1.7. The ABS has always attempted to follow, wherever possible, the international standards relating to balance of payments and international investment position statistics. The reasons for this are several. First, domestic and foreign analysts will be assured that Australia’s official balance of payments and international investment position statistics comply with objective, coherent international standards that reflect current, global analytic needs. Second, Australia is a member of the international community and international users need comparable data for comparison between countries. Third, Australia, as a formal member of organisations such as the IMF and OECD, needs to submit its various economic statistics in conformity with standards set by those organisations. Fourth, a method of data validation is for Australia to compare and reconcile its data with those of other countries. For this purpose statistics need to be as comparable as possible.
1.8. To facilitate such consistency and to provide guidelines for its members, the IMF has issued the Balance of Payments Manual, the first edition of which appeared in 1948 and the most recent (fifth) edition in 1993. The conceptual framework of the Australian balance of payments corresponds to that underlying the fifth edition of the IMF Manual, hereafter referred to as BPM5. BPM5 was implemented in Australia’s balance of payments accounts and international investment position statistics from the September quarter 1997. (The ABS Information Paper: Implementing New International Statistical Standards in ABS International Accounts Statistics, 1997 (Cat. no. 5364.0), explains changes in Australia’s balance of payments statistics that occurred with the switchover to the BPM5 basis. A series of tables in the information paper show the classifications used in previous balance of payments and international investment position statistics, along with those currently used.)
1.9. A process of reviewing the existing international standards started in the mid 1980s with the specific objective of harmonising, to the maximum extent possible, the statistical concepts, definitions, statistical units, classifications and terminology. Release of the revised standards started in 1993 with BPM5 and the third edition of the System of National Accounts (SNA93). BPM5 was prepared by the IMF in close cooperation with national compilers and with the Statistical Office of the European Communities, the OECD, the United Nations and the World Bank. Those five organisations jointly published SNA93. The IMF is working on a Manual on Monetary and Financial Statistics and is redeveloping its Manual on Government Finance Statistics. Both of these international standards are expected to be harmonised, to the maximum extent possible, with SNA93. In addition, common key concepts and definitions embodied in SNA93 align with those used in the International Standard Industrial Classification and with those used by the International Labour Organisation for population and related measures.

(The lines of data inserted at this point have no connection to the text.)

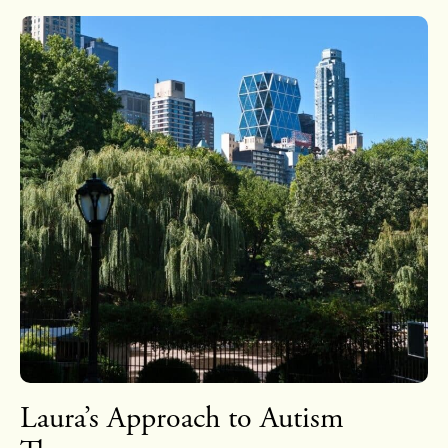
Laura’s Approach to Autism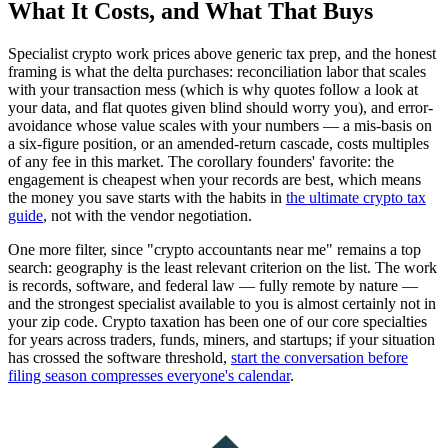
What It Costs, and What That Buys
Specialist crypto work prices above generic tax prep, and the honest
framing is what the delta purchases: reconciliation labor that scales
with your transaction mess (which is why quotes follow a look at
your data, and flat quotes given blind should worry you), and error-
avoidance whose value scales with your numbers — a mis-basis on
a six-figure position, or an amended-return cascade, costs multiples
of any fee in this market. The corollary founders' favorite: the
engagement is cheapest when your records are best, which means
the money you save starts with the habits in
the ultimate crypto tax
guide
, not with the vendor negotiation.
One more filter, since "crypto accountants near me" remains a top
search: geography is the least relevant criterion on the list. The work
is records, software, and federal law — fully remote by nature —
and the strongest specialist available to you is almost certainly not in
your zip code. Crypto taxation has been one of our core specialties
for years across traders, funds, miners, and startups; if your situation
has crossed the software threshold,
start the conversation before
filing season compresses everyone's calendar
.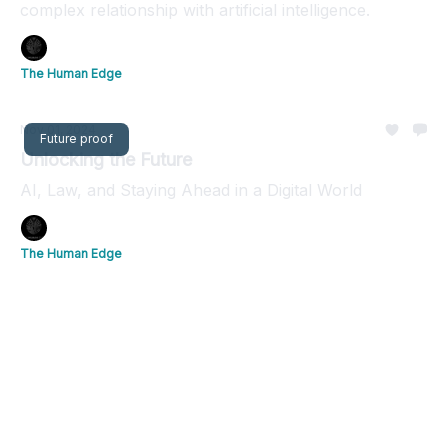
complex relationship with artificial intelligence.
The Human Edge
Nov 01, 2024
Future proof
Unlocking the Future
AI, Law, and Staying Ahead in a Digital World
The Human Edge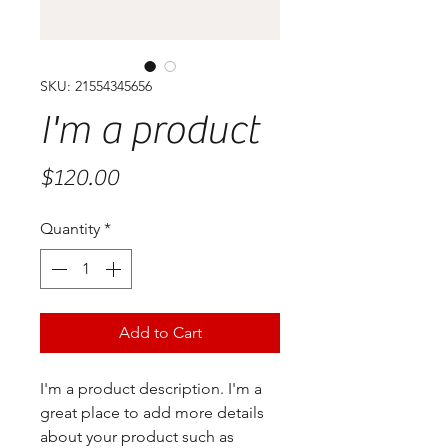
SKU: 21554345656
I'm a product
Price
$120.00
Quantity
*
Add to Cart
I'm a product description. I'm a 
great place to add more details 
about your product such as 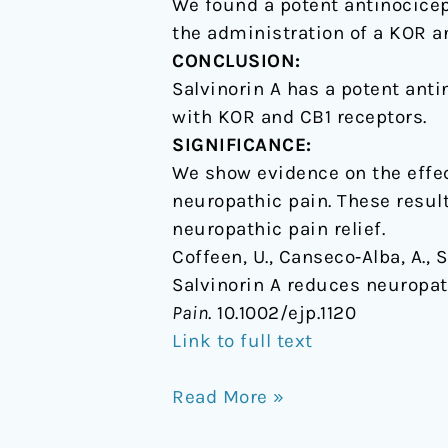
We found a potent antinocicept
the administration of a KOR an
CONCLUSION:
Salvinorin A has a potent anti
with KOR and CB1 receptors.
SIGNIFICANCE:
We show evidence on the effect
neuropathic pain. These resul
neuropathic pain relief.
Coffeen, U., Canseco‐Alba, A., S
Salvinorin A reduces neuropath
Pain
. 10.1002/ejp.1120
Link to full text
Read More »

Structure of this Publication
1.10. Chapter 2 explains the concepts and terms used in balance of payments and international investment position statistics. It also explains the double entry accounting system that underscores the statistics, concepts of territory and resident, economic transactions, the valuation and time of recording of transactions, the reconciliation of balance of payments and international investment position statistics, and other important conceptual issues.
1.11. Statistics need to be arranged in a coherent structure to support their use for a wide variety of purposes. The balance of payments statement provides a classification of economic transactions, and similarly the international investment position statistics are broken down by various levels of classification. Chapter 3 explains the nature of these classifications and describes the more important ones. Some of the lesser classifications are left to later chapters.
1.12. Chapter 4 outlines the ABS publication strategy for balance of payments and international investment position statistics. It also explains the presentation of the statistics, commencing with the summary balance of payments and international investment position statistics, and moving to more detailed statistics and the use of analytic measures such as seasonal adjustment, trend and chain volume measures.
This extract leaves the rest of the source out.